Before throwing out a working, understood, and paid for software system the company should work through the business case and the possible outcomes of a new development project. Too often legacy software is trashed or neglected because no one in the shop understands it or wants to learn it; old software is not cool.
Running in emulation is not a big deal: virtual machines for old mainframe/mini environments are often just as good as, if not better than, the original hardware. If the plan is to replace the VM running the COBOL code with a VM running the replacement Java code... you get the point.
COBOL and PL/I don't exactly go with the black leather overcoat and extreme sunglasses, but there's plenty of money to made working with those languages. And you have much less competition. Try to get a contract on some Java development project and you have 40 other radical hackers/ersatz musicians in the room. When you can keep an old COBOL program or PICK database running you may be the only candidate. And you can ask for more money than the Java dudes.
I know a lot of programmers prefer writing new code, but I prefer maintaining and enhancing old code. Refactoring is just as fun as writing new code, but it's a lot easier to keep your spirits up when you start with a system that works and depended on by users. Again, because few programmers want to do maintenance work you find the field less crowded and competition less intense.

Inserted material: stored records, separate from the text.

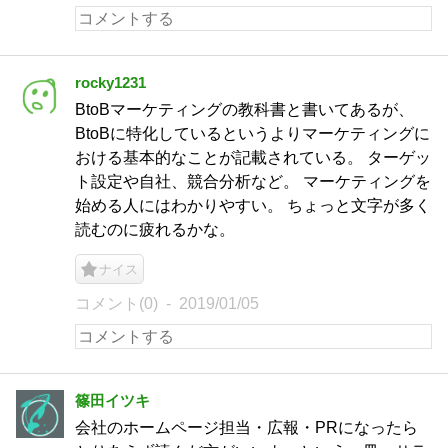
rocky1231
BtoBマーケティングの教科書と書いてあるが、
BtoBに特化しているというよりマーケティングに
おける基本的なことが記載されている。 ターゲッ
ト設定や自社、競合分析など。 マーケティングを
始める人にはわかりやすい。 ちょっと文字が多く
読むのに疲れるかな。
ナイス
コメント(0)
2019/01/05
篠田イツキ
会社のホームページ担当・広報・PRになったら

In my experience (25+ years) I've seen a lot of new development projects fail and lots of teams blow up or fall apart, but I've never seen that kind of drama in the maintenance projects.
Another plus: old computer books are a lot cheaper than new ones. A copy of a good COBOL book will cost $15 or less at Powell's or eBay.
Instead of throwing it out and getting yourself and your team enmeshed in a new development project that (statistically) has a small chance of success, learn the old languages and start fixing that old code.
> Since this technology is considered obsolete, investment > was halted years ago.
There is no platform in the world that wont become obsolete and uncool if you dont maintain it properly. Blaming the tools they use is the standard cop-out for badly run shops.
> > Since this technology is considered obsolete, > investment > > was halted years ago. > > There is no platform in the world that wont become > obsolete and uncool if you dont maintain it properly. > Blaming the tools they use is the standard cop-out for > badly run shops.
More likely it was decided after hearing a lot of hyped buzzwords that CoBOL and mainframes were not "cool" and that all investment from that point on should be in "new technologies" so as to make the company look modern (never mind that noone outside the company sees those systems anyway).
Seen it, been there. Been handed decisions made at board level in a multinational that ALL projects from now on MUST use XML, the reason being that XML is modern and we must be modern ourselves thus we must use XML.
That was just months after I for the same company created an application to pump data from individual branch servers to the central mainframe because the client/server solution that had been in use up to that point was being replaced by one based on terminal emulation :)
And a few months after that we were creating a large Java application to replace another client/server app because they wanted platform independence (someone had heard that buzzword, never mind that there was only 1 client platform in the company to which all other applications were hardwired).